An ancient ring with an inlaid amethyst stone was recently discovered during excavations in the city of Yavne, south of Tel Aviv, in Israel. The gem caught the attention of archaeologists because, according to contemporary accounts of its time, one of its uses was to “prevent the drunkenness and the hangover”. As if it were a coincidence, the relic was found in an old wine factory that flourished in the Byzantine period.
An examination of the ring, the weight of which is 5.11 grams showed that the gem is composed mostly of silica, a common material in gemstones.
Archaeologists from the Israel Antiquity Authority (IAA), the entity that leads the expedition and announced the find in a press release, do not know who the ring may have belonged to. However, they considered that “the person who possessed the ring was wealthy and the use of the jewel indicated his status and wealth”Said Amir Golani, an IAA antique jewelry expert.
“It is possible that the splendid ring belonged to the owner of the magnificent warehouse, a foreman or simply an unfortunate visitor, who dropped and lost his precious ring, until it was finally discovered by us,” said Elie Haddad, co-director of the excavation, a Time of Israel.
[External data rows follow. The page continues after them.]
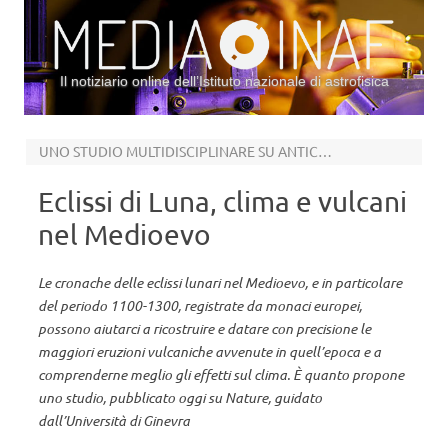
Il notiziario online dell’Istituto nazionale di astrofisica
Vai al contenuto
UNO STUDIO MULTIDISCIPLINARE SU ANTICHI MANOSCRITTI
Eclissi di Luna, clima e vulcani
nel Medioevo
Le cronache delle eclissi lunari nel Medioevo, e in particolare
del periodo 1100-1300, registrate da monaci europei,
possono aiutarci a ricostruire e datare con precisione le
maggiori eruzioni vulcaniche avvenute in quell’epoca e a
comprenderne meglio gli effetti sul clima. È quanto propone
uno studio, pubblicato oggi su Nature, guidato
dall’Università di Ginevra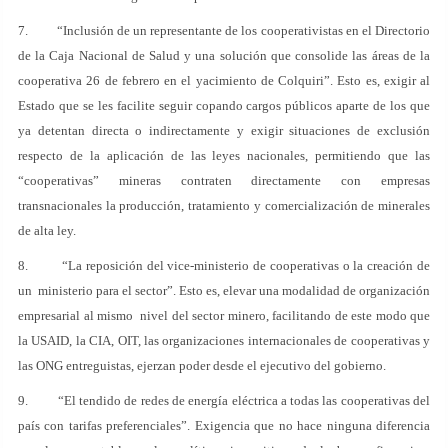
7. “Inclusión de un representante de los cooperativistas en el Directorio
de la Caja Nacional de Salud y una solución que consolide las áreas de la
cooperativa 26 de febrero en el yacimiento de Colquiri”. Esto es, exigir al
Estado que se les facilite seguir copando cargos públicos aparte de los que
ya detentan directa o indirectamente y exigir situaciones de exclusión
respecto de la aplicación de las leyes nacionales, permitiendo que las
“cooperativas” mineras contraten directamente con empresas
transnacionales la producción, tratamiento y comercialización de minerales
de alta ley.
8. “La reposición del vice-ministerio de cooperativas o la creación de
un ministerio para el sector”. Esto es, elevar una modalidad de organización
empresarial al mismo nivel del sector minero, facilitando de este modo que
la USAID, la CIA, OIT, las organizaciones internacionales de cooperativas y
las ONG entreguistas, ejerzan poder desde el ejecutivo del gobierno.
9. “El tendido de redes de energía eléctrica a todas las cooperativas del
país con tarifas preferenciales”. Exigencia que no hace ninguna diferencia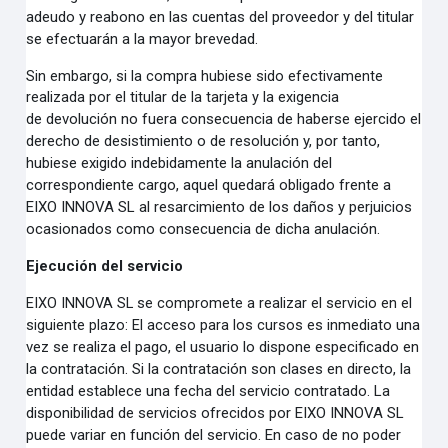
adeudo y reabono en las cuentas del proveedor y del titular
se
efectuarán a la mayor brevedad.
Sin embargo, si la compra hubiese sido efectivamente
realizada por el titular de la tarjeta y la exigencia
de
devolución no fuera consecuencia de haberse ejercido el
derecho de desistimiento o de resolución y, por
tanto,
hubiese exigido indebidamente la anulación del
correspondiente cargo, aquel quedará obligado
frente a
EIXO INNOVA SL al resarcimiento de los daños y perjuicios
ocasionados como consecuencia de
dicha anulación.
Ejecución del servicio
EIXO INNOVA SL se compromete a realizar el servicio en el
siguiente plazo: El acceso para los cursos es
inmediato una
vez se realiza el pago, el usuario lo dispone especificado en
la contratación. Si la
contratación son clases en directo, la
entidad establece una fecha del servicio contratado.
La
disponibilidad de servicios ofrecidos por EIXO INNOVA SL
puede variar en función del servicio. En
caso de no poder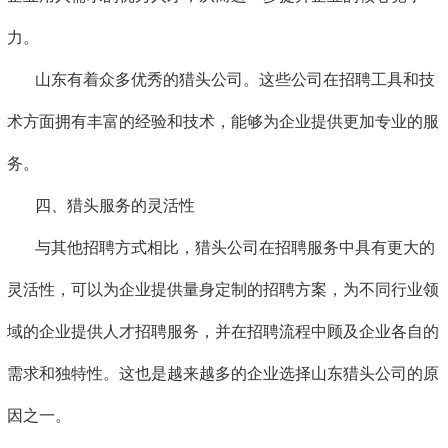
力。
山东有着众多优秀的猎头公司。这些公司在招聘工具和技
术方面拥有丰富的经验和技术，能够为企业提供更加专业的服
务。
四、猎头服务的灵活性
与其他招聘方式相比，猎头公司在招聘服务中具有更大的
灵活性，可以为企业提供量身定制的招聘方案，为不同行业领
域的企业提供人才招聘服务，并在招聘流程中顾及企业各自的
需求和独特性。这也是越来越多的企业选择山东猎头公司的原
因之一。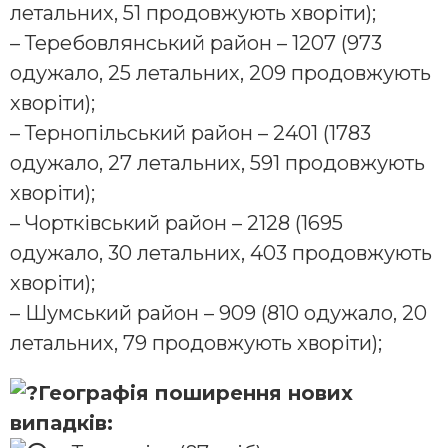
летальних, 51 продовжують хворіти);
– Теребовлянський район – 1207 (973
одужало, 25 летальних, 209 продовжують
хворіти);
– Тернопільський район – 2401 (1783
одужало, 27 летальних, 591 продовжують
хворіти);
– Чортківський район – 2128 (1695
одужало, 30 летальних, 403 продовжують
хворіти);
– Шумський район – 909 (810 одужало, 20
летальних, 79 продовжують хворіти);
Географія поширення нових
випадків: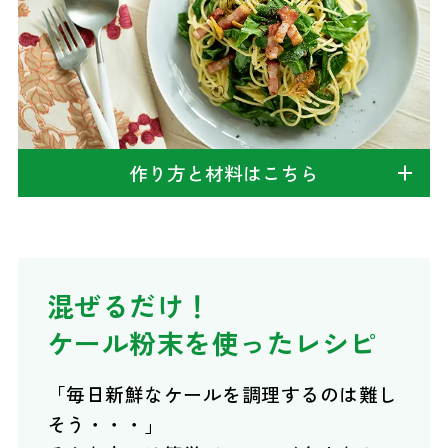
作り方と材料はこちら
混ぜるだけ！
ケール粉末を使ったレシピ
「毎日新鮮なケールを調理するのは難し
そう・・・」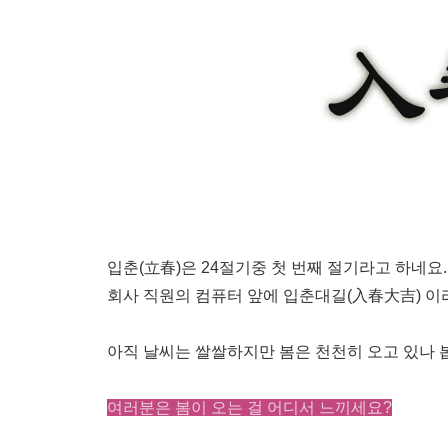
입춘(立春)은 24절기중 첫 번째 절기라고 하네요.
회사 직원의 컴퓨터 앞에 입춘대길(入春大吉) 이
아직 날씨는 쌀쌀하지만 봄은 천천히 오고 있나 
여러분은 봄이 오는 걸 어디서 느끼세요?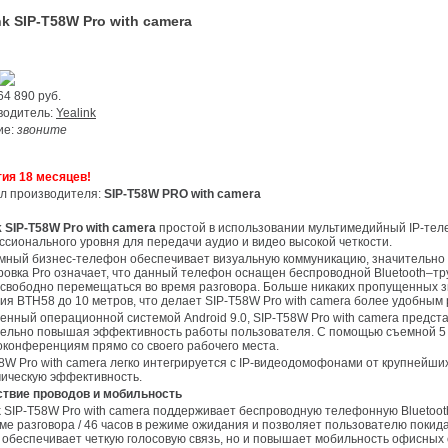
nk SIP-T58W Pro with camera
64 890
руб.
зводитель:
Yealink
ие:
звоните
тия 18 месяцев!
ул производителя:
SIP-T58W PRO with camera
nk SIP-T58W Pro with camera
простой в использовании мультимедийный IP-те
сионального уровня для передачи аудио и видео высокой четкости.
овка Pro означает, что данный телефон оснащен беспроводной Bluetooth–т
свободно перемещаться во время разговора. Больше никаких пропущенных зв
ия BTH58 до 10 метров, что делает SIP-T58W Pro with camera более удобны
тельно повышая эффективность работы пользователя. С помощью съемной 
оконференциям прямо со своего рабочего места.
ическую эффективность.
тствие проводов и мобильность
ме разговора / 46 часов в режиме ожидания и позволяет пользователю покид
 обеспечивает четкую голосовую связь, но и повышает мобильность офисных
The same happened with the exact date of the ring, which is not known with precision because it is an inorganic element. However, the main suspicions pointed to more than 1,400 years ago, since they were found in the layers of the late Byzantine period (15th century) and the first Islamic periods (7th century AD).
The importance of amethyst can be traced back to different stories. On the one hand, the Hebrews mentioned it in the Bible as one of the 12 precious stones that the high priest of the temple was to wear in his ceremonial costume.
However, his relationship with alcohol intoxication could have come from a superstition from the other side of the Mediterranean, exactly from the Greeks. As explained by the Haaretz medium, the ancient Greeks dressed in amethyst and even carved wine glasses with them.
Also, the word amethyst comes from the ancient Greek amethystos, which in the language of the time meant “not intoxicating.” This fact was reinforced by the information that Yavne had the largest winery in the Byzantine world.
“Did the person wearing the ring want to avoid poisoning from drinking too much wine? We will probably never know, ”Haddad said. This year, the same archaeological site provided a 1,600-year-old colorful mosaic and a 1,000-year-old intact chicken egg.